All things, from war to philanthropy, were judged by whether or not they would bring profit to the company.

“Then I will sell three company-owned buildings in Seattle, Cascade District. Is that okay?”

“Yes.”

“But one of those is an exceedingly high-level IT research facility.”

“As long as it will bring us even greater profit.”

That elderly man would not bat an eye at a mere 100 million dollars.

He sounded annoyed with his young and beautiful secretary for seeking confirmation about every little thing.

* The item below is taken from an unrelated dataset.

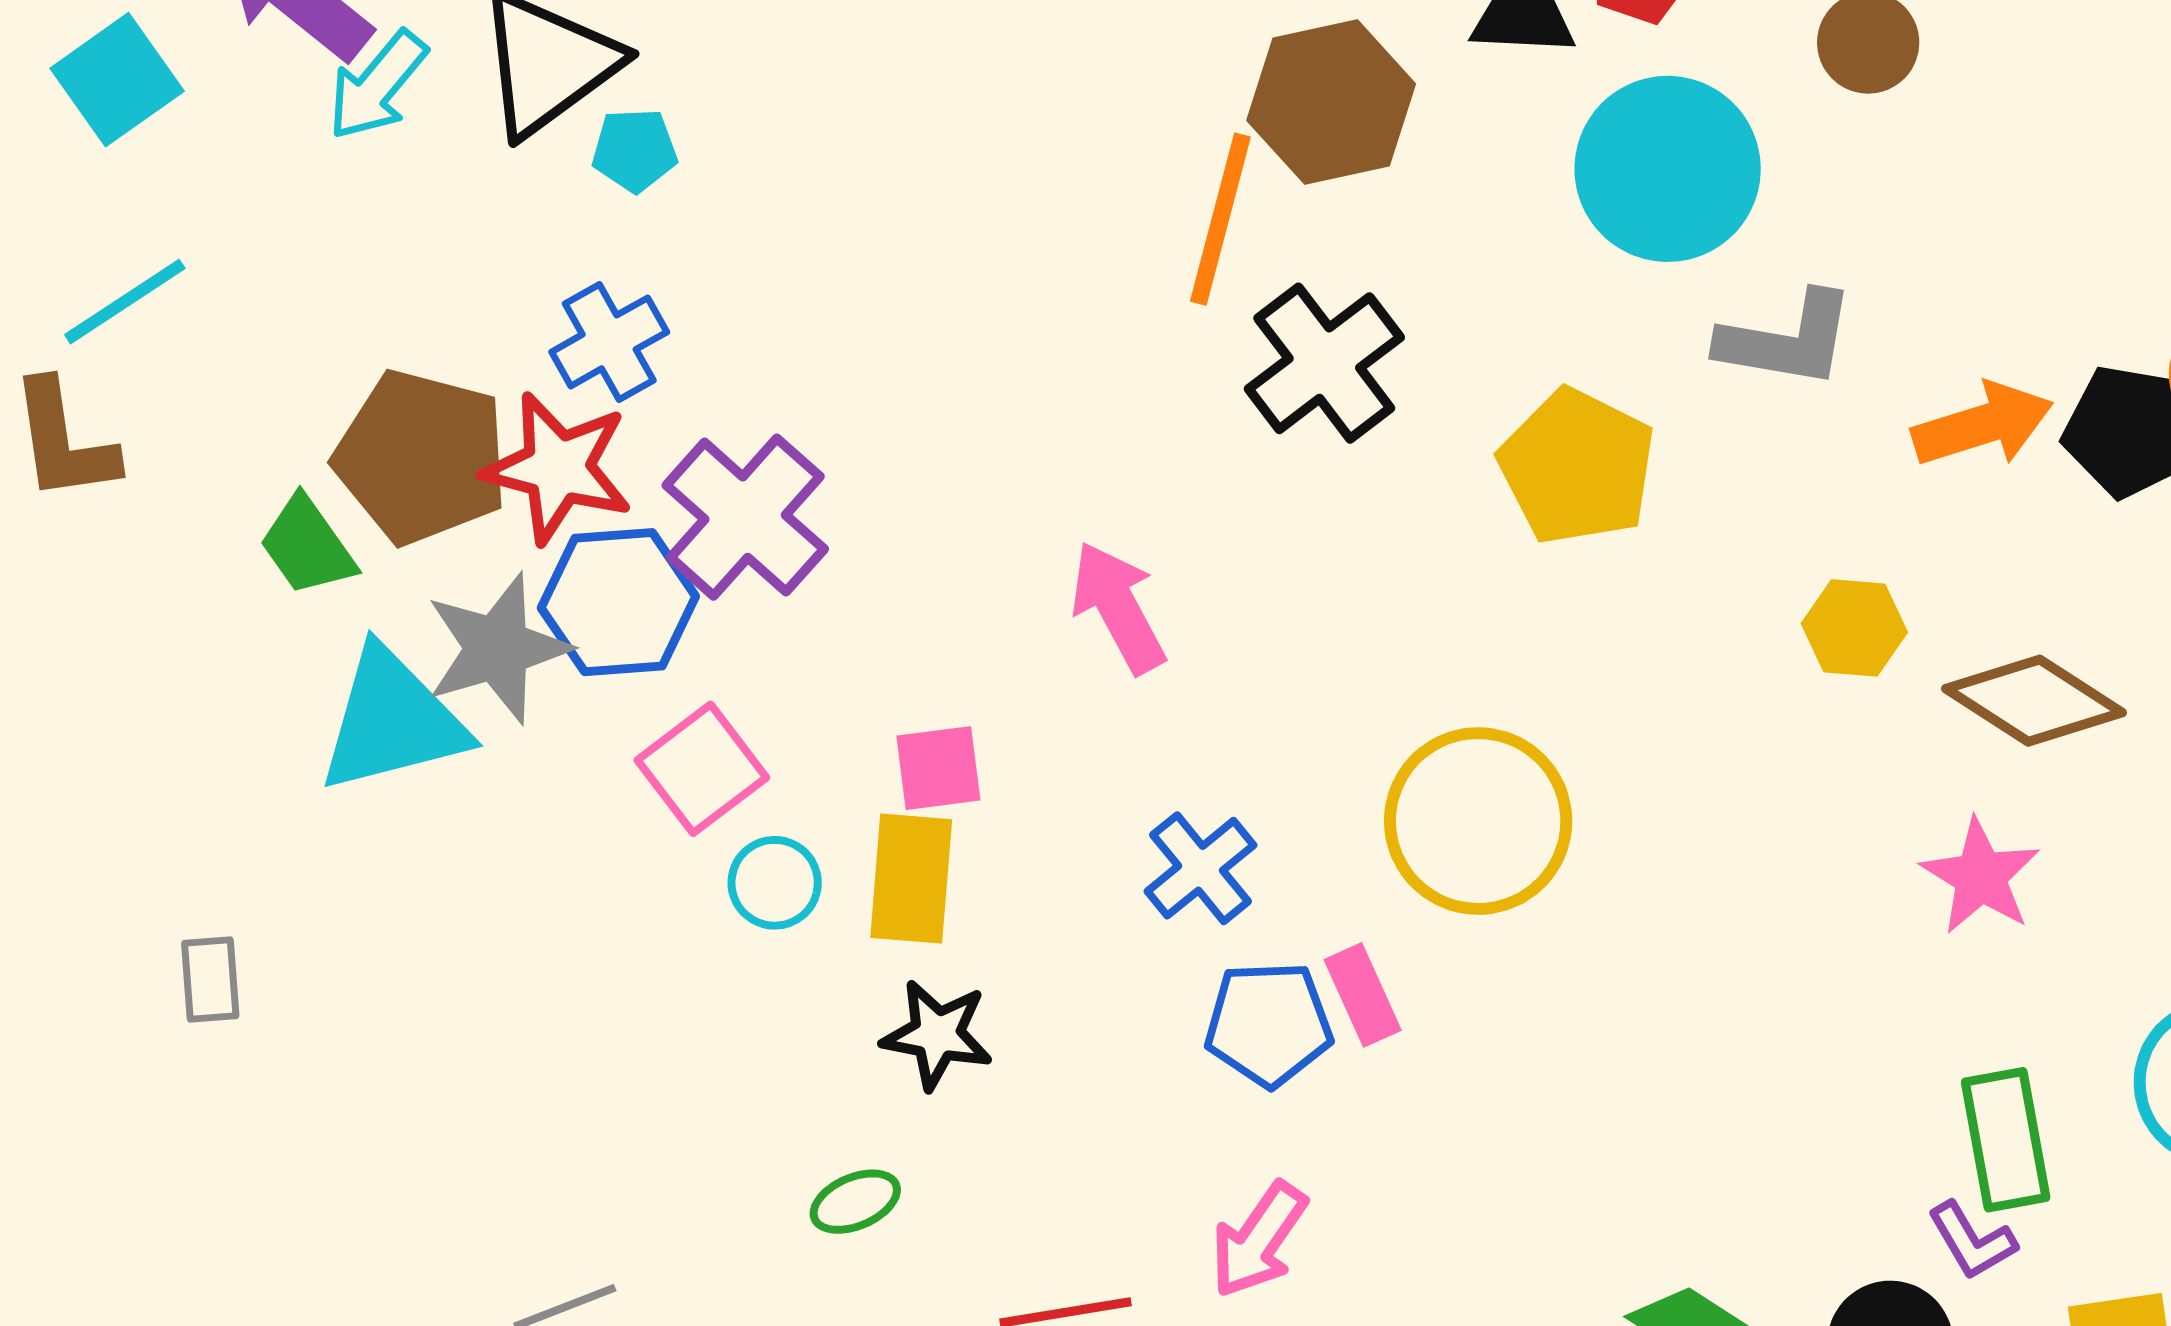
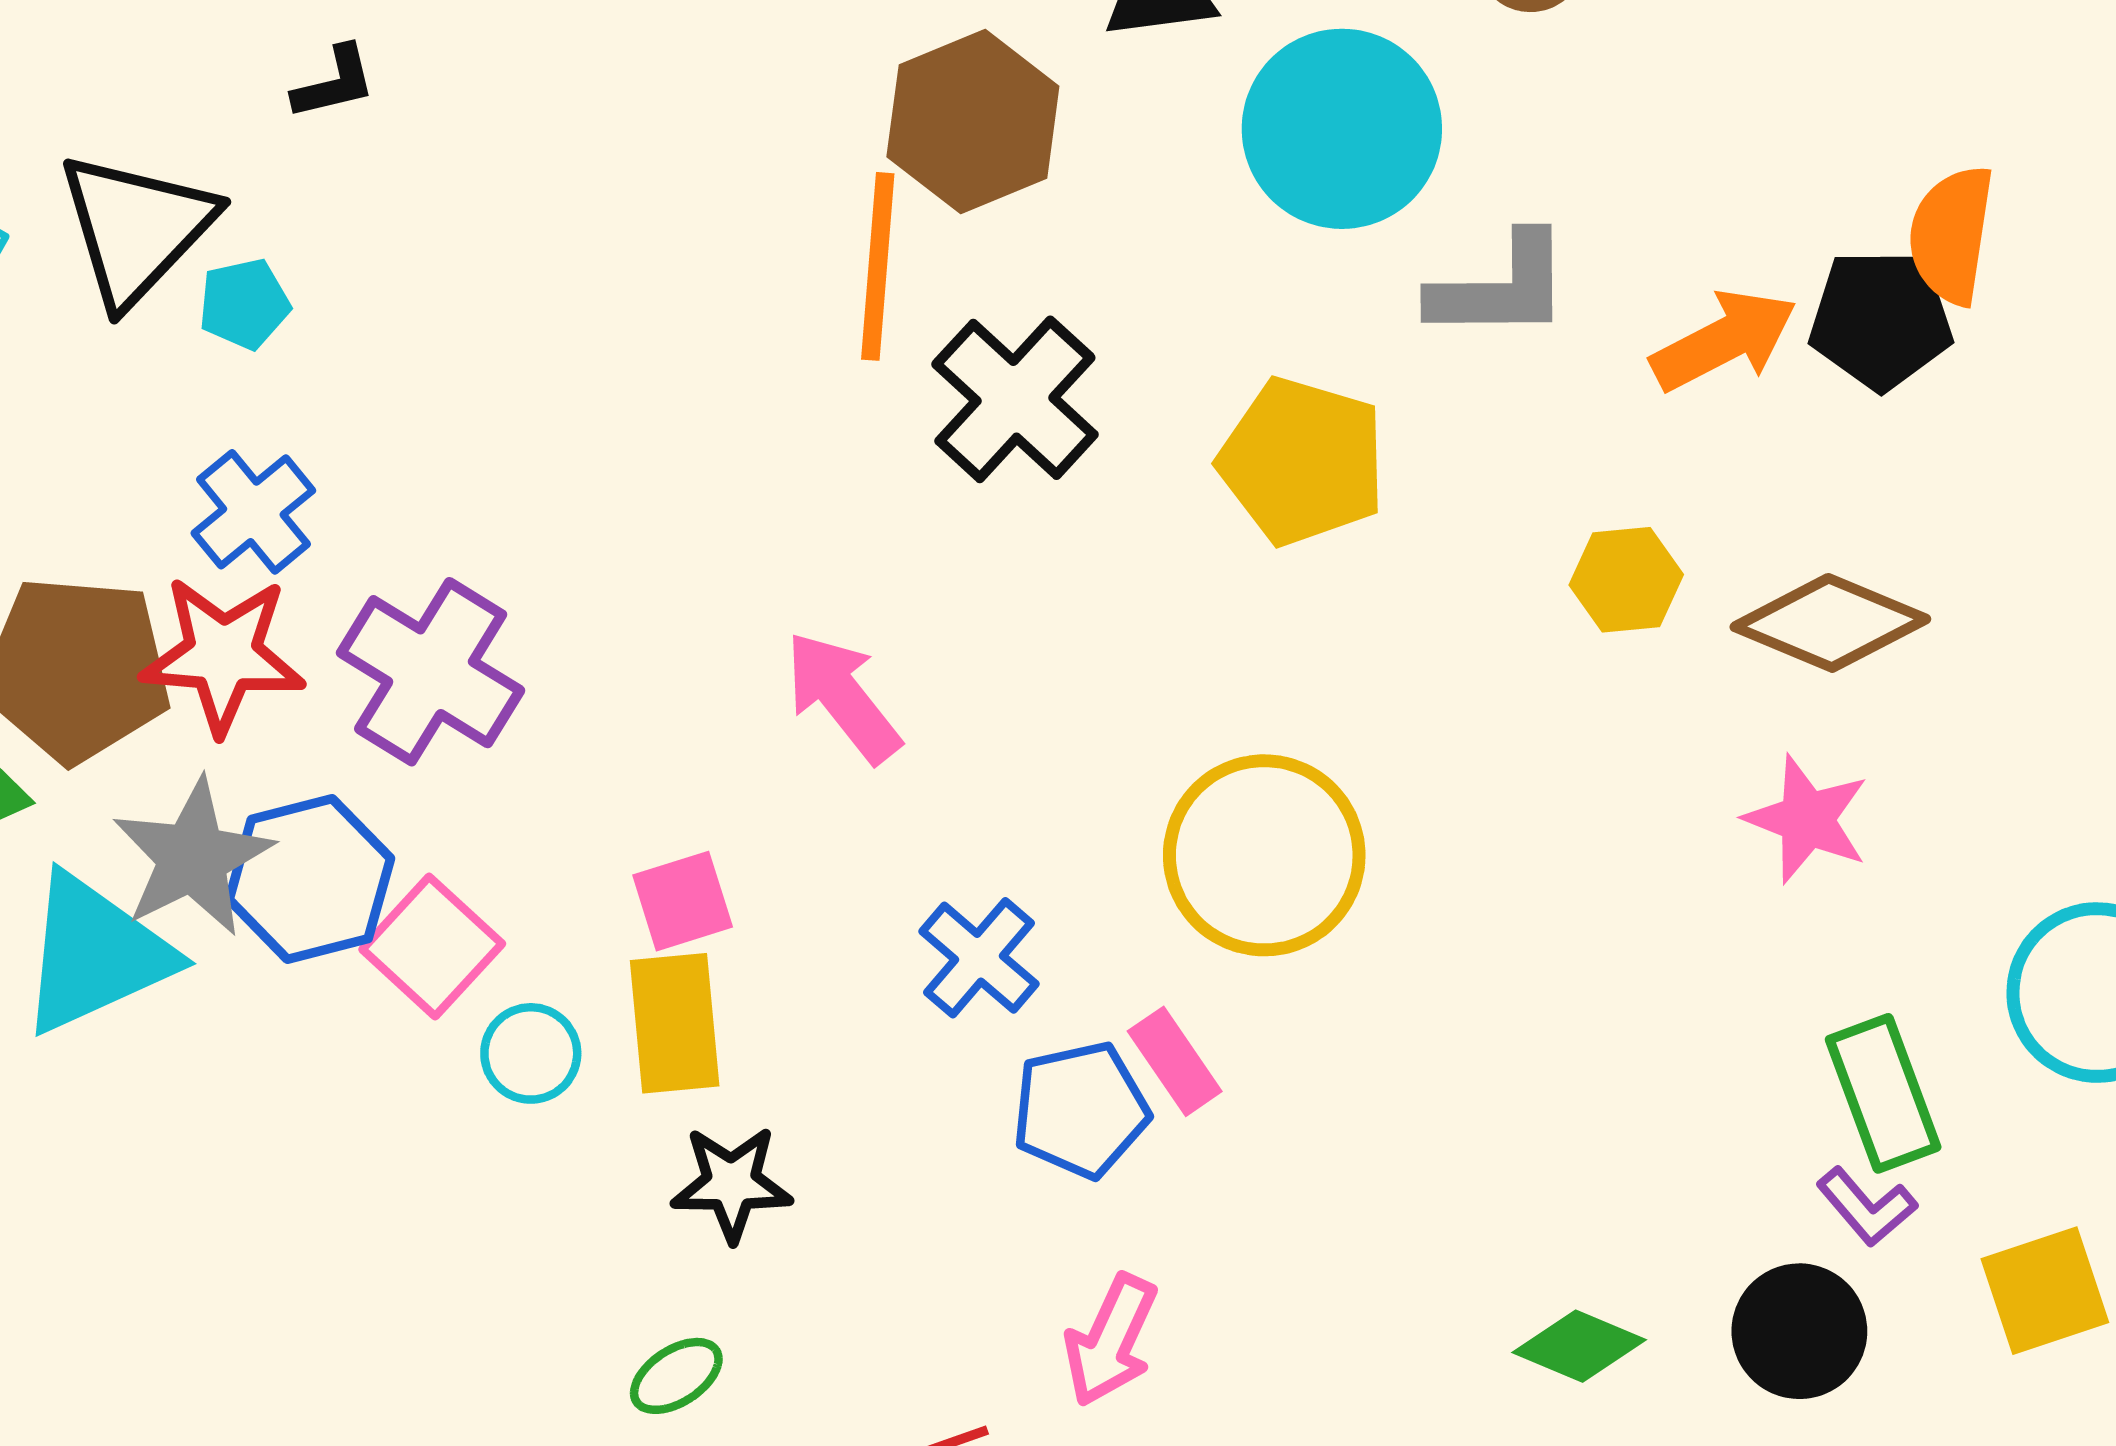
blue hexagon: (618, 602) -> (310, 879), moved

“For example, we could buy out a rival company. In fact, get started on that after inflating the funds with some arbitrary market deals. …AI research is such nonsense. Get rid of that pesky rival and we’re freed from wasting so much money on that pointless development race. Then we can focus on what really matters. What I want right now is steel and sturdy cars.”

“Then I will do that.”

For them, everything was about money. That meant they had a monetary reason for constructing the space elevator in Africa’s Turkana District. And not the immediate benefit of spreading the reach of online shopping to cover the entire planet.

They were focused on much greater profit.

“What do you think?” asked the elderly man while calmly progressing a plan that would ruin the lives of hundreds of his own employees and more than ten times as many of the rival company’s employees.

“It seems like a reasonable distribution.”

They were in Los Angeles in the Central Valley District of western America.

That was the capital of the Capitalist Corporations’ home country. This conversation took place in the top floor of a smart building sticking up even higher than all the other towering skyscrapers.

The elderly man seated in the president’s office that took up an entire building floor was named Raphael Goldenclipper.

The much younger secretary in a suit was named Serenade Blackrose.

“Short-term-stay villas have been constructed on the moon, but they are reliant on the transportation of goods from earth,” said the secretary. “No one can move their indefinitely. Mars and Jupiter also seem unlikely at this stage, so relying on any existing planet will likely never be realistic. That is why I consider her suggestion to be useful.”

“This planet will eventually run dry.”

“Our advertising agency’s simulator determined that a plan to reduce the human population would cost too much.”

“So the final problem is the humans, huh?”

“Yes,” calmly confirmed the secretary. “But if personnel expenses and service charges were eliminated, it would reduce the accepted prices for the products. If the factories were fully automated, we would have no choice but to sell the products for the cost of the original materials. To efficiently make money, inefficient humans must be made a part of the production system somewhere.”

“Hm.”

“Humans increase the price of the product and humans buy the product at that increased price. But they must have stable lives to do so. That is where Objects come in. If we recruited soldiers from the general populace, it would only allow former soldiers to bring along firearms when they riot. And the damage will be greater the more advanced and unique the technology. Hence, it is best for only a limited few to hold all the power to fight.”

The rulers of capital never actually touched paper money.

Money was a status symbol, but what you really needed was a useful position in a company. In that case, the money need not exist in a non-digital form. Paper money might as well have been a silly toy to them.

“What are the other six companies saying?”

“They are mostly in agreement. Some do not trust the Federation of Elevator Industries, but no alternatives have been suggested. If they truly intended to break away, they would instead say nothing at all.”

The elderly man did not even attend the secret meetings held over the internet. Some people were safer when they remained ignorant of what was going on around them. All the dirty work was left to his secretary.

It was that special arrangement that had allowed such a young woman to push past a veritable harem of beautiful secretaries to become the strategic secretary who stood alongside the CEO.

“Then you’ll be continuing as before?”

“Yes, I will continue to monitor the situation.”